Work order: Write out every entry, unchanged. Skip any picture.

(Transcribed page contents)
▶

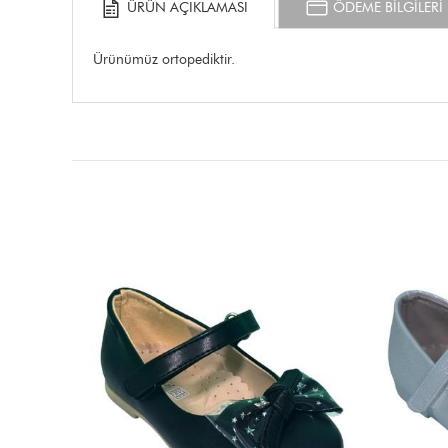
ÜRÜN AÇIKLAMASI
ÖDEME BİLGİLERİ
Ürünümüz ortopediktir.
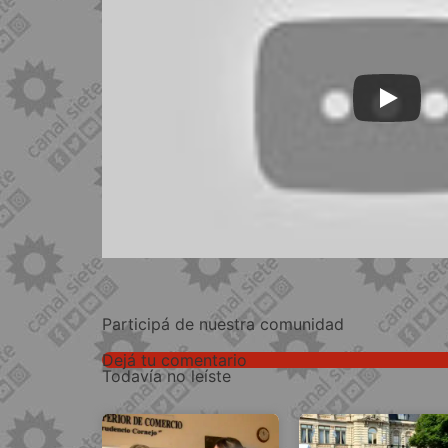
Participá de nuestra comunidad
Dejá tu comentario
Todavía no leíste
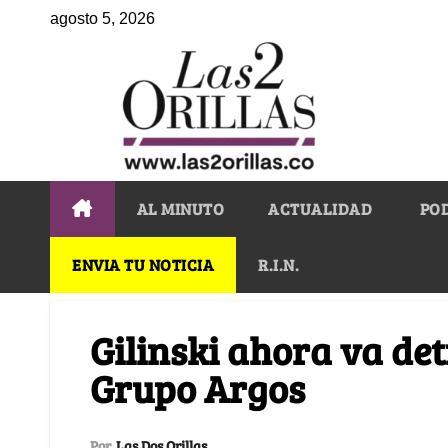
agosto 5, 2026
AL MINUTO
ACTUALIDAD
PO
ENVIA TU NOTICIA
R.I.N.
Gilinski ahora va de
Grupo Argos
Por
Las Dos Orillas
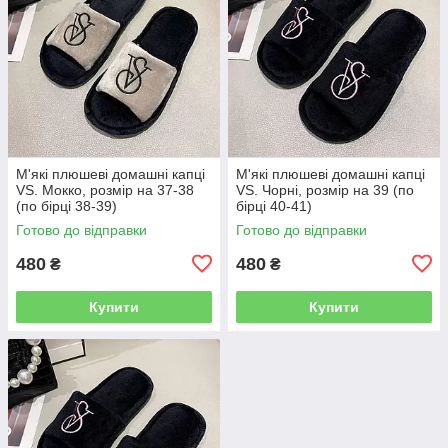
М'які плюшеві домашні капці
М'які плюшеві домашні капці
VS. Мокко, розмір на 37-38
VS. Чорні, розмір на 39 (по
(по бірці 38-39)
бірці 40-41)
Готово до відправки
Готово до відправки
480
480
₴
₴
Купити
Купити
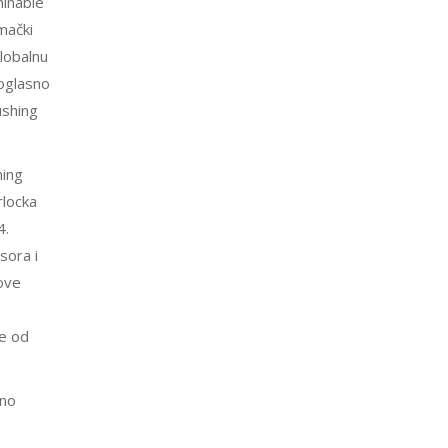
minable
mački
lobalnu
noglasno
ushing
hing
rlocka
4.
sora i
kove
je od
uno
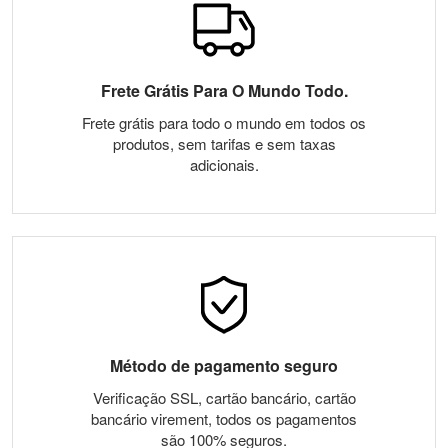
Frete Grátis Para O Mundo Todo.
Frete grátis para todo o mundo em todos os
produtos, sem tarifas e sem taxas
adicionais.
Método de pagamento seguro
Verificação SSL, cartão bancário, cartão
bancário virement, todos os pagamentos
são 100% seguros.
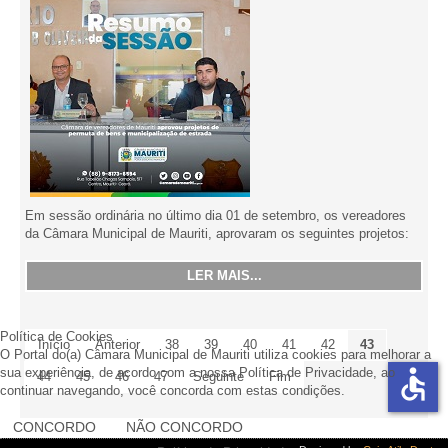
Em sessão ordinária no último dia 01 de setembro, os vereadores
da Câmara Municipal de Mauriti, aprovaram os seguintes projetos:
LER MAIS...
Política de Cookies
Início
Anterior
38
39
40
41
42
43
O Portal do(a) Câmara Municipal de Mauriti utiliza cookies para melhorar a
accessible
sua experiência, de acordo com a nossa Política de Privacidade, ao
44
45
46
47
Seguinte
Fim
continuar navegando, você concorda com estas condições.
CONCORDO
NÃO CONCORDO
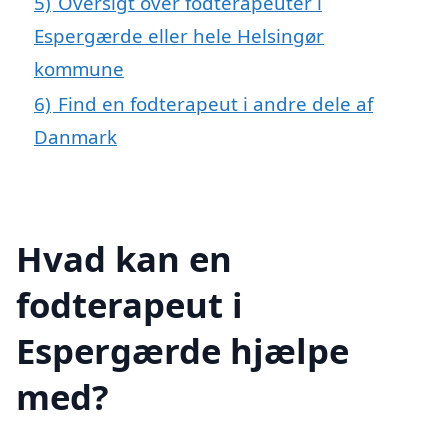
5)
Oversigt over fodterapeuter i
Espergærde eller hele Helsingør
kommune
6)
Find en fodterapeut i andre dele af
Danmark
Hvad kan en
fodterapeut i
Espergærde hjælpe
med?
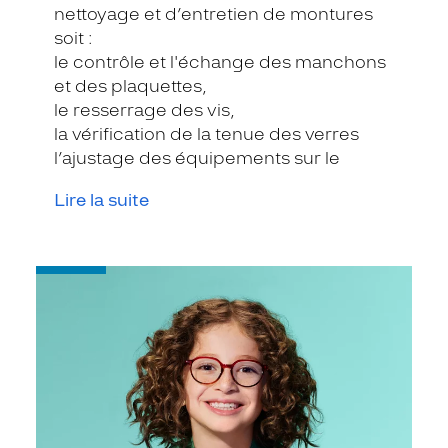
nettoyage et d’entretien de montures
soit :
le contrôle et l'échange des manchons
et des plaquettes,
le resserrage des vis,
la vérification de la tenue des verres
l’ajustage des équipements sur le
visage
Lire la suite
-
Garantie
Casse
et
Entretien
à
vie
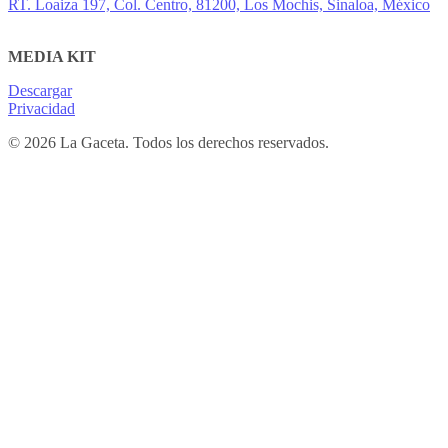
RT. Loaiza 197, Col. Centro, 81200, Los Mochis, Sinaloa, México
MEDIA KIT
Descargar
Privacidad
© 2026 La Gaceta. Todos los derechos reservados.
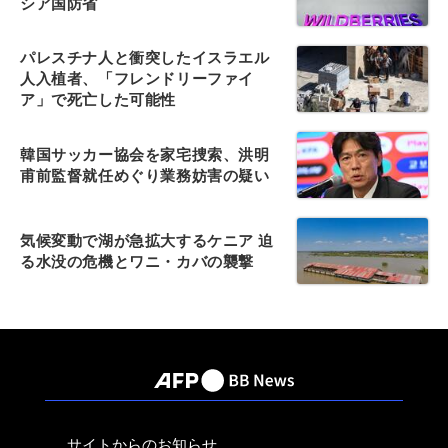
シア国防省
パレスチナ人と衝突したイスラエル
人入植者、「フレンドリーファイ
ア」で死亡した可能性
韓国サッカー協会を家宅捜索、洪明
甫前監督就任めぐり業務妨害の疑い
気候変動で湖が急拡大するケニア 迫
る水没の危機とワニ・カバの襲撃
サイトからのお知らせ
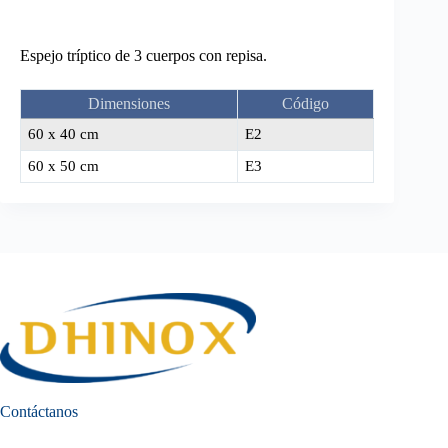
Espejo tríptico de 3 cuerpos con repisa.
Dimensiones
Código
60 x 40 cm
E2
60 x 50 cm
E3
Contáctanos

◀

Response:
ÜRÜN AÇIKLAMASI
ÖDEME BİLGİLERİ
Ürünümüz ortopediktir.
Participá de nuestra comunidad
Dejá tu comentario
Todavía no leíste
agosto 5, 2026
AL MINUTO
ACTUALIDAD
PO
ENVIA TU NOTICIA
R.I.N.
Gilinski ahora va de
Grupo Argos
Por
Las Dos Orillas
М'які плюшеві домашні капці
М'які плюшеві домашні капці
VS. Мокко, розмір на 37-38
VS. Чорні, розмір на 39 (по
(по бірці 38-39)
бірці 40-41)
Готово до відправки
Готово до відправки
480
480
₴
₴
Купити
Купити
minable
mački
lobalnu
noglasno
ushing
hing
rlocka
4.
sora i
kove
je od
uno
Frete Grátis Para O Mundo Todo.
Frete grátis para todo o mundo em todos os
produtos, sem tarifas e sem taxas
adicionais.
Método de pagamento seguro
Verificação SSL, cartão bancário, cartão
bancário virement, todos os pagamentos
são 100% seguros.
Em sessão ordinária no último dia 01 de setembro, os vereadores
da Câmara Municipal de Mauriti, aprovaram os seguintes projetos:
LER MAIS...
Política de Cookies
Início
Anterior
38
39
40
41
42
43
O Portal do(a) Câmara Municipal de Mauriti utiliza cookies para melhorar a
accessible
sua experiência, de acordo com a nossa Política de Privacidade, ao
44
45
46
47
Seguinte
Fim
continuar navegando, você concorda com estas condições.
CONCORDO
NÃO CONCORDO
5)
Oversigt over fodterapeuter i
Espergærde eller hele Helsingør
kommune
6)
Find en fodterapeut i andre dele af
Danmark
Hvad kan en
fodterapeut i
Espergærde hjælpe
med?
nettoyage et d’entretien de montures
soit :
le contrôle et l'échange des manchons
et des plaquettes,
le resserrage des vis,
la vérification de la tenue des verres
l’ajustage des équipements sur le
visage
Lire la suite
-
Garantie
Casse
et
Entretien
à
vie
RT. Loaiza 197, Col. Centro, 81200, Los Mochis, Sinaloa, México
MEDIA KIT
Descargar
Privacidad
© 2026 La Gaceta. Todos los derechos reservados.
シア国防省
パレスチナ人と衝突したイスラエル
人入植者、「フレンドリーファイ
ア」で死亡した可能性
韓国サッカー協会を家宅捜索、洪明
甫前監督就任めぐり業務妨害の疑い
気候変動で湖が急拡大するケニア 迫
る水没の危機とワニ・カバの襲撃
サイトからのお知らせ
Espejo tríptico de 3 cuerpos con repisa.
Dimensiones
Código
60 x 40 cm
E2
60 x 50 cm
E3
Contáctanos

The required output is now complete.